# Alum Creek Spillway ...



## BrookdaleBrothersOutdoors (Jun 10, 2012)

Haven't fished Alum's spillway yet this year because I was afraid to make the drive up there to find very little ope water to fish below the dam. With these next few days of nice weather and some warm rain in the future it should bring up the water level and get rid of most of the ice below the spillway. I was just wondering if anyone has been up there lately and if they have been doing any good? Getting tired of being skunked or catching "dinks" below Deer Creek spillway! As always thanks in advance!

(Picture: First eye of 2014 back towards the end of January at Deer Creek)


----------



## gone-fishing (Aug 27, 2011)

Its almost completely open. Very fishable. 

Sent from my SPH-L710 using Ohub Campfire mobile app


----------



## hatfield75 (Jun 6, 2009)

I was there for an hour earlier this morning. Did not catch anything or see anyone catching fish. There are a couple patches of ice, but it is 99% open. You may want to wait until they release some water before venturing out if you have a long drive.


----------



## MassillonBuckeye (May 3, 2010)

Didn't have any trouble hoisting him up the wall heh . But hey.. NOT a skunk like Deer Creek dealt me Friday.. Unless I could the bottom bouncer rig I reeled in.. Yeah.. like 1/2oz bottom bouncer and swivel with a worm hook connected directly to it.. I catch some weird stuff Lol!


----------



## Mushijobah (May 4, 2004)

Went to Alum this evening....skunk and no one else catching!


----------



## F1504X4 (Mar 23, 2008)

Spillway is flowing nice as of 945a. Looks to be about 6-10 inches below top of sidewalk. 

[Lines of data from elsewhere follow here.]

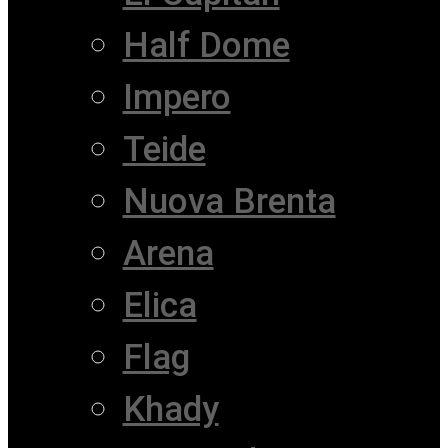
Half Dome
Impero
Teide
Nuova Brenta
Arena
Elica
Flag
Khady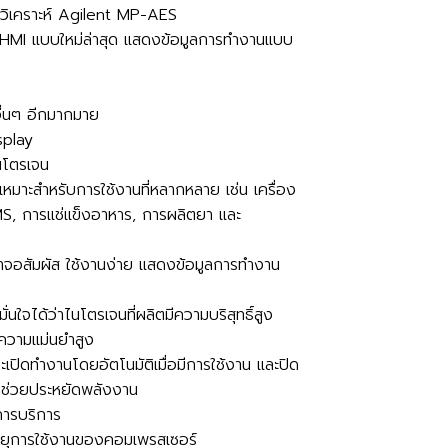
ือวิเคราะห์ Agilent MP-AES
 HMI แบบใหม่ล่าสุด แสดงข้อมูลการทำงานแบบ
ื่นๆ อีกมากมาย
splay
นโตรเจน
เหมาะสำหรับการใช้งานที่หลากหลาย เช่น เครื่อง
MS, การแช่แข็งอาหาร, การผลิตยา และ
จอสัมผัส ใช้งานง่าย แสดงข้อมูลการทำงาน
นใจได้ว่าไนโตรเจนที่ผลิตมีความบริสุทธิ์สูง
รความแม่นยำสูง
เปิดทำงานโดยอัตโนมัติเมื่อมีการใช้งาน และปิด
าน ช่วยประหยัดพลังงาน
ีการบริการ
ายุการใช้งานของคอมเพรสเซอร์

Posted using Outdoor Hub Campfire


----------



## F1504X4 (Mar 23, 2008)

1224p water is at the top of the sidewalk. 


Posted using Outdoor Hub Campfire


----------



## Saugeyefisher (Jul 19, 2010)

F1504X4 said:


> 1224p water is at the top of the sidewalk.
> 
> 
> Posted using Outdoor Hub Campfire


Ive always liked it down there at the top of side walk to about 12" below and sometimes lower after its been flowing a while. I have gotten fish when its 2/3' above the sidewalk to,just had to find spots with back current or good eddies... with that being said ive never really killed them down there in dead of winter. I dont know how many fish you get down there from downstream but i dont think its many,and when h20 temps are this low not many fish to be sucked down either. Once temps come up a little imo the current from the lake being drawn down attract the saugeye like a maginet. And thats why it can be better when they release water in spring...
There will aways be a few resident fish through out the yr. But it takes things to really line up for a HOT bite there..
Now a place like deer creek is a different story. It pretty much goes from lake to river after draw down. So no deep places for the saugeye to go. So most the fish go threw the dam in the late fal-early spring... 
At least this what i have gathered fishing spillways the last few yrs..


----------



## geoffoquinn (Oct 2, 2011)

Save yourself the aggravation and just throw 3 of your favorite cranks out of your truck window doing laps around 270 until you've wasted the amount of gas you would use going there. I've given up on that spot. I'm not fishing until ice out at hoover in the main lake.


----------



## Wdw0718 (Dec 31, 2013)

Just drove past the spillway ...water is a couple feet above the sidewalk. Flowing pretty good.

Sent from my SCH-I535 using Ohub Campfire mobile app


----------